Copy the lines below verbatim. Begin with the first and end with the line containing "Task: Click on the 13".
+---+
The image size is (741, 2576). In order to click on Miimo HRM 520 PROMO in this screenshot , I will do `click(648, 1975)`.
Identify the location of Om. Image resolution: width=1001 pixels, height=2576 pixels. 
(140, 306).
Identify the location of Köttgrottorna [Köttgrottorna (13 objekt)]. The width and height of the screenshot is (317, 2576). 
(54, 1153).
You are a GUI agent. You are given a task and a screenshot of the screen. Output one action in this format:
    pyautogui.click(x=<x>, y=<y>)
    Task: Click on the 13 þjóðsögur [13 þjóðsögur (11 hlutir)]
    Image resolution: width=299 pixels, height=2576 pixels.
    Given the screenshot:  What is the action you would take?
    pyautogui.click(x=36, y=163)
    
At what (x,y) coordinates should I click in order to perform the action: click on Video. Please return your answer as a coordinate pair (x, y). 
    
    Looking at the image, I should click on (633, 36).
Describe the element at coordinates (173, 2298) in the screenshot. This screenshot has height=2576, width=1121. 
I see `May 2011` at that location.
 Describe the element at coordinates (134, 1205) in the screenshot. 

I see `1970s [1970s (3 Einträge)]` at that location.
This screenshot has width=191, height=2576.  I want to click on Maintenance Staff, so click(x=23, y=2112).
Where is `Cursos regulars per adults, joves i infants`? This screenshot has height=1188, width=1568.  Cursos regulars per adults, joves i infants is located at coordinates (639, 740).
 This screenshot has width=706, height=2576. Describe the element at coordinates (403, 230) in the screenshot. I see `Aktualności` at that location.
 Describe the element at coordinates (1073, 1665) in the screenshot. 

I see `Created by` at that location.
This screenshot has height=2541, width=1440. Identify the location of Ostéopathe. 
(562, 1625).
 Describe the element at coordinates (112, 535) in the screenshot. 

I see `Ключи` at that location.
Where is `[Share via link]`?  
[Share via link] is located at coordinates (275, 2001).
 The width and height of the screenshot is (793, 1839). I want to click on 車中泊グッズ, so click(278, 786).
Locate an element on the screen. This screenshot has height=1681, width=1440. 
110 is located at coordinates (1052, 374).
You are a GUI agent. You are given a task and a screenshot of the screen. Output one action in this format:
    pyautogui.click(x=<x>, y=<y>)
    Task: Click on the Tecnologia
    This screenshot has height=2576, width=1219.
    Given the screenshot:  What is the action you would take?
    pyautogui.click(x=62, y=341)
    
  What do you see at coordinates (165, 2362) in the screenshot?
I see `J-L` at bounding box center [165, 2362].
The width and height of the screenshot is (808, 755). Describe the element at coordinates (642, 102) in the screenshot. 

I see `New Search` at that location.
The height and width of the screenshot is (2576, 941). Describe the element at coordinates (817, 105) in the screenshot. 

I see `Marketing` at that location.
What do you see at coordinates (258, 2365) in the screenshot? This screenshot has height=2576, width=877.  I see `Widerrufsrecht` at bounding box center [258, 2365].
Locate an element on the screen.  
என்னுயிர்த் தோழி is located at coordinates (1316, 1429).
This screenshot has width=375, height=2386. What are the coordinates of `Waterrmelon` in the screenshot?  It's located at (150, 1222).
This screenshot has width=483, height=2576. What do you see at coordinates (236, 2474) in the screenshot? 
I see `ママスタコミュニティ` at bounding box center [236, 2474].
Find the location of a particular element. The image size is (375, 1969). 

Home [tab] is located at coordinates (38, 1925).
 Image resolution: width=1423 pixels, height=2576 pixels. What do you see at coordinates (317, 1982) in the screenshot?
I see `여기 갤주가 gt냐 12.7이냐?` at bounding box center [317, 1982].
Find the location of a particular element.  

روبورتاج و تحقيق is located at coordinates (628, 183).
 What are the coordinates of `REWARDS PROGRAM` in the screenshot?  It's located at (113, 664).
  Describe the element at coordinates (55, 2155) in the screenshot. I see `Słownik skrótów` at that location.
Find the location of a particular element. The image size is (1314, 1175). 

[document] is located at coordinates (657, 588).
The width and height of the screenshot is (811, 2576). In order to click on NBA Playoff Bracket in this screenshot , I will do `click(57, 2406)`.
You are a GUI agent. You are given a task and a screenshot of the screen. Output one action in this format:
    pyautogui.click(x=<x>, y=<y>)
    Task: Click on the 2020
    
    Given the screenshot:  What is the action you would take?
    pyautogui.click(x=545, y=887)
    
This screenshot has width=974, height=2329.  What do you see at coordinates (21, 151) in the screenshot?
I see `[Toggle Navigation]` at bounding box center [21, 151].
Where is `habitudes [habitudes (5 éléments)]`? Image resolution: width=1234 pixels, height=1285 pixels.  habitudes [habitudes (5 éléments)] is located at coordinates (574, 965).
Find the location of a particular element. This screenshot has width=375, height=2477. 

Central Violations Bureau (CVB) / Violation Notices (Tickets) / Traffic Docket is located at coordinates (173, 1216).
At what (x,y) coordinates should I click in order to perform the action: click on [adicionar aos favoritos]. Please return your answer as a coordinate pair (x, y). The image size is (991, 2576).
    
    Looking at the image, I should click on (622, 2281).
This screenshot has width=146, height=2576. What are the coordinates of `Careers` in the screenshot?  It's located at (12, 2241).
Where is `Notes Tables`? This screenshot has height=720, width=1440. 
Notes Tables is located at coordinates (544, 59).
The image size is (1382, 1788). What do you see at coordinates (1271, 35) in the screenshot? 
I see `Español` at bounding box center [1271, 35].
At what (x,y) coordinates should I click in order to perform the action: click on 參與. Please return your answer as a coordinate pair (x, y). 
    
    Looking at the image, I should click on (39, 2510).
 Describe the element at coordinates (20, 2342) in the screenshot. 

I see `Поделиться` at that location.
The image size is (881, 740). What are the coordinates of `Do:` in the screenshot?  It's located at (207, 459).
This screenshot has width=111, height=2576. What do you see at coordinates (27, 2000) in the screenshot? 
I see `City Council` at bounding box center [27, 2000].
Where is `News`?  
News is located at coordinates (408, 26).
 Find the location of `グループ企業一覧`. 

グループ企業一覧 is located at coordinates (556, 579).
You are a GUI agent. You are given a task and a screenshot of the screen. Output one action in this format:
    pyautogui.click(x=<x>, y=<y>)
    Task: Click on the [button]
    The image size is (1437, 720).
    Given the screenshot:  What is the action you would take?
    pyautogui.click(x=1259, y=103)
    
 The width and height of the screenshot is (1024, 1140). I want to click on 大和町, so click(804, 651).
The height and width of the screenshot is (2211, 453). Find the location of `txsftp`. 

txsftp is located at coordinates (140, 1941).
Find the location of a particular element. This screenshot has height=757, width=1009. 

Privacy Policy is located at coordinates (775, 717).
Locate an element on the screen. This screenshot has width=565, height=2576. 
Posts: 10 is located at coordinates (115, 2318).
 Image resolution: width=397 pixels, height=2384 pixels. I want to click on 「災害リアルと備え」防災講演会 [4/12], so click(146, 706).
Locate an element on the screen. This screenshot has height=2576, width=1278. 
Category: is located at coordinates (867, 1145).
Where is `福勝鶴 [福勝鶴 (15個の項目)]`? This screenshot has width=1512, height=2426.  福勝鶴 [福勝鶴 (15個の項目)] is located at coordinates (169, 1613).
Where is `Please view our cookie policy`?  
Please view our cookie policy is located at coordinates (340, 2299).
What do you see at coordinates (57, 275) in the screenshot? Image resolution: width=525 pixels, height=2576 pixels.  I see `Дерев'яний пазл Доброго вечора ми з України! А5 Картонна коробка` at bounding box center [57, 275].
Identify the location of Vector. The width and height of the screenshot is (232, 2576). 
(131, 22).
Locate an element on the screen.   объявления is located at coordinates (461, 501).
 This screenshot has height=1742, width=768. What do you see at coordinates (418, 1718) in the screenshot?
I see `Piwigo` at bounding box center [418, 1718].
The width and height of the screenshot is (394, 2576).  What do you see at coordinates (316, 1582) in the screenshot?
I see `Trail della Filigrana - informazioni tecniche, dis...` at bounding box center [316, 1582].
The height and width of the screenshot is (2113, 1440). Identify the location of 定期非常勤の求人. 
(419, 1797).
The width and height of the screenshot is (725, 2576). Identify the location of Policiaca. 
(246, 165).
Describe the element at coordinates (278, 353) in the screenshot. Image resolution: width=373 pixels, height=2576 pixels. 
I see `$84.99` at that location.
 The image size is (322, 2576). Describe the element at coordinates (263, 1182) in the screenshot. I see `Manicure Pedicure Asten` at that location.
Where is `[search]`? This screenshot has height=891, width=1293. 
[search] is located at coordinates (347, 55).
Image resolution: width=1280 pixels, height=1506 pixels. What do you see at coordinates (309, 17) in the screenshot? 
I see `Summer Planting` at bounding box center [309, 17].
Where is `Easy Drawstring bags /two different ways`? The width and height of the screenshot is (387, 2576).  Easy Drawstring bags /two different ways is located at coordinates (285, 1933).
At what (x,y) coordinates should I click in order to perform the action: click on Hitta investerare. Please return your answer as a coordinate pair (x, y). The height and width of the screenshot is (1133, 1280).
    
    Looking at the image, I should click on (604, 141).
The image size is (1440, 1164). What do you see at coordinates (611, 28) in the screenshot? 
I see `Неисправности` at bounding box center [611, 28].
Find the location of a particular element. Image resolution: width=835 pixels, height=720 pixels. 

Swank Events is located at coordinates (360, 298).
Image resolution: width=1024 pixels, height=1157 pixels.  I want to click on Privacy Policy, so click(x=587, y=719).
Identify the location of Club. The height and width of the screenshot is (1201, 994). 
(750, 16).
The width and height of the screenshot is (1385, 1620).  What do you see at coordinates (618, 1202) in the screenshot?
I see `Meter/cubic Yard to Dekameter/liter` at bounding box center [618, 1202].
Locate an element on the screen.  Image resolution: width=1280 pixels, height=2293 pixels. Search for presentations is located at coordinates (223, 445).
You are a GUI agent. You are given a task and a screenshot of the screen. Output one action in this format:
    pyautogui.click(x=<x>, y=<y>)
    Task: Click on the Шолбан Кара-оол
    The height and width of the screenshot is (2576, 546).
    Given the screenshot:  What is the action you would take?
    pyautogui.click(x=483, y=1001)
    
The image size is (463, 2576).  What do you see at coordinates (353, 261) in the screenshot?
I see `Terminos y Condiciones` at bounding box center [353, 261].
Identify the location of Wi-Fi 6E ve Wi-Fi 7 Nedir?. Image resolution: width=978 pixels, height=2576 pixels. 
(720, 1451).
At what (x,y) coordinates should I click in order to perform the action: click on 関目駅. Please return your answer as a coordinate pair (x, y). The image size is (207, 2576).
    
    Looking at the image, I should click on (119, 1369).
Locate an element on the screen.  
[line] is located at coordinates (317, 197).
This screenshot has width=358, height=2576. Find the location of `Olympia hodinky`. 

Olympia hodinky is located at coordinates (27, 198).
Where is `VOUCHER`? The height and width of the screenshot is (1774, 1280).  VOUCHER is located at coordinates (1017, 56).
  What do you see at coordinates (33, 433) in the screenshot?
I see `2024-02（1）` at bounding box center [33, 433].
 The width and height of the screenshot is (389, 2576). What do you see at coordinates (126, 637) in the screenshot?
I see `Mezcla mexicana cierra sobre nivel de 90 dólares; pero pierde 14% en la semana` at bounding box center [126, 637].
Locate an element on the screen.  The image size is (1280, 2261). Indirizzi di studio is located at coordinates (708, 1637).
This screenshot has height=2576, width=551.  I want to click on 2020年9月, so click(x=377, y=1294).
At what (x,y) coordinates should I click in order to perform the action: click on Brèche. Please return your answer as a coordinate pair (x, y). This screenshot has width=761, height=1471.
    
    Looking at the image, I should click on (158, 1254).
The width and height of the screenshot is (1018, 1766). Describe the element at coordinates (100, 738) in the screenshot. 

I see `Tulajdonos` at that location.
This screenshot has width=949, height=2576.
+---+
◆ Response to the exercise:
The image size is (741, 2576). In order to click on Miimo HRM 520 PROMO in this screenshot , I will do `click(648, 1975)`.
Identify the location of Om. Image resolution: width=1001 pixels, height=2576 pixels. 
(140, 306).
Identify the location of Köttgrottorna [Köttgrottorna (13 objekt)]. The width and height of the screenshot is (317, 2576). 
(54, 1153).
You are a GUI agent. You are given a task and a screenshot of the screen. Output one action in this format:
    pyautogui.click(x=<x>, y=<y>)
    Task: Click on the 13 þjóðsögur [13 þjóðsögur (11 hlutir)]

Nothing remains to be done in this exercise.